- Ledisol Location in West Bengal, India Ledisol Ledisol (India)
- Coordinates: 22°58′54″N 86°51′48″E﻿ / ﻿22.9816°N 86.8634°E
- Country: India
- State: West Bengal
- District: Bankura

Area
- • Total: 1.405 km^{2} (0.542 sq mi)

Population (2011)
- • Total: 5,056
- • Density: 3,599/km^{2} (9,320/sq mi)

Languages*
- • Official: Bengali, Santali, English
- Time zone: UTC+5:30 (IST)
- PIN: 722140
- Telephone/STD code: 03243
- Lok Sabha constituency: Bankura
- Vidhan Sabha constituency: Ranibandh
- Website: bankura.gov.in

= Ledisol =

Ledisol is a census town in the Khatra CD block in the Khatra subdivision of the Bankura district in the state of West Bengal, India.

==Geography==

===Location===
Ledisol is located at .

===Area overview===
The map alongside shows the Khatra subdivision of Bankura district. Physiographically, this area is having uneven lands with hard rocks. In the Khatra CD block area there are some low hills. The Kangsabati project reservoir is prominently visible in the map. The subdued patches of shaded area in the map show forested areas It is an almost fully rural area.

Note: The map alongside presents some of the notable locations in the subdivision. All places marked in the map are linked in the larger full screen map.

==Demographics==
According to the 2011 Census of India, Ledisol had a total population of 5,056, of which 2,582 (51%) were males and 2,474 (49%) were females.

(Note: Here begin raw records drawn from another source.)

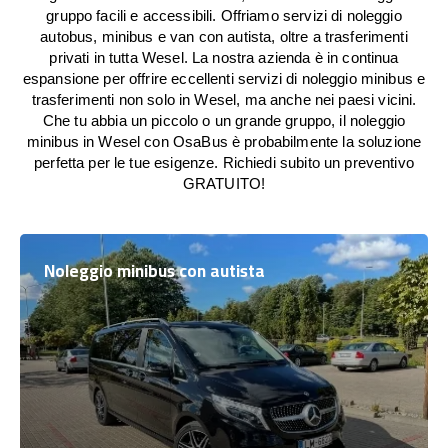
gruppo facili e accessibili. Offriamo servizi di noleggio
autobus, minibus e van con autista, oltre a trasferimenti
privati in tutta Wesel. La nostra azienda è in continua
espansione per offrire eccellenti servizi di noleggio minibus e
trasferimenti non solo in Wesel, ma anche nei paesi vicini.
Che tu abbia un piccolo o un grande gruppo, il noleggio
minibus in Wesel con OsaBus è probabilmente la soluzione
perfetta per le tue esigenze. Richiedi subito un preventivo
GRATUITO!
Noleggio minibus con autista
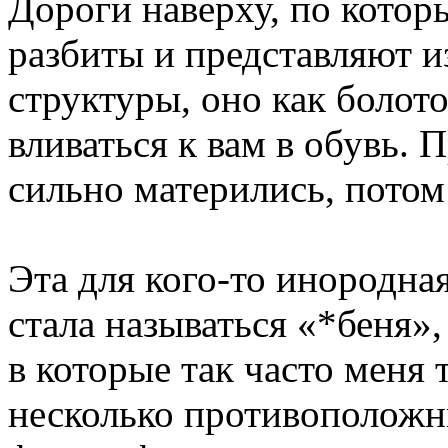
Дороги наверху, по которы
разбиты и представляют и
структуры, оно как болото
вливаться к вам в обувь.
сильно матерились, потом
Эта для кого-то инородная
стала называться «*беня»,
в которые так часто меня 
несколько противоположн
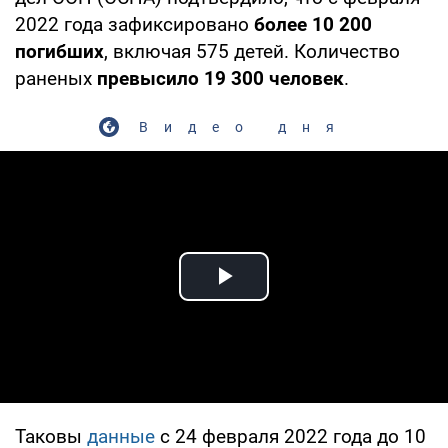
2022 года зафиксировано
более 10 200
погибших
, включая 575 детей. Количество
раненых
превысило 19 300 человек
.
Видео дня
Play Video
Таковы
данные
с 24 февраля 2022 года до 10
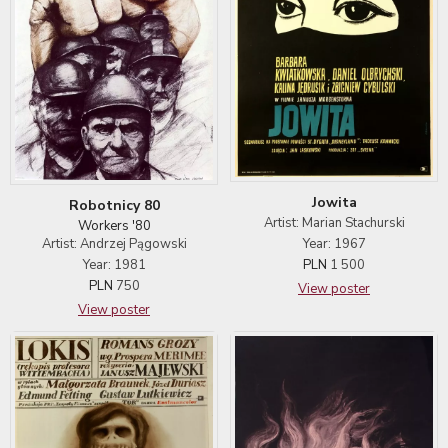
Jowita
Robotnicy 80
Artist: Marian Stachurski
Workers '80
Artist: Andrzej Pągowski
Year: 1967
Year: 1981
PLN
1 500
PLN
750
View poster
View poster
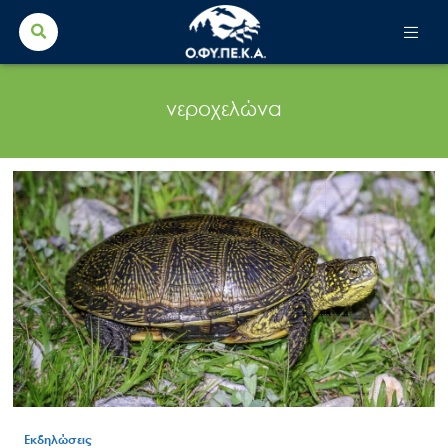
Search Button
Search
for:
νεροχελώνα
Εκδηλώσεις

There were 447 persons in the age range of 0–6 years. The total number of literate persons in Ledisol was 4,235 (91.89% of the population over 6 years).

.*For language details see Khatra (community development block)#Language and religion

==Infrastructure==
According to the District Census Handbook 2011, Bankura, Ledisol covered an area of 1.405 km^{2}. Among the civic amenities, it had 13.5 km of roads, the protected water supply involved tap water from treated sources, tubewell/ borewell. It had 670 domestic electric connections, 272 road lighting points. Among the medical facilities it had 1 dispensary/ health centre, 1 family welfare centre, 1 maternity and child welfare centre, 4 medicine shops. Among the educational facilities it had were 2 primary schools, 1 middle school, 1 secondary school, 1 senior secondary school, the nearest general degree college at Supur 4 km away. It had 2 non-formal education centres (Sarva Shiksha Abhiyan). Among the social cultural and recreational facilities, it had 1 cinema theatre, 1 auditorium/ community hall, 1 public library, 1 reading room. The three most important commodities it manufactured were rice, wheat, mustard oil. It had the branch of 1 cooperative bank.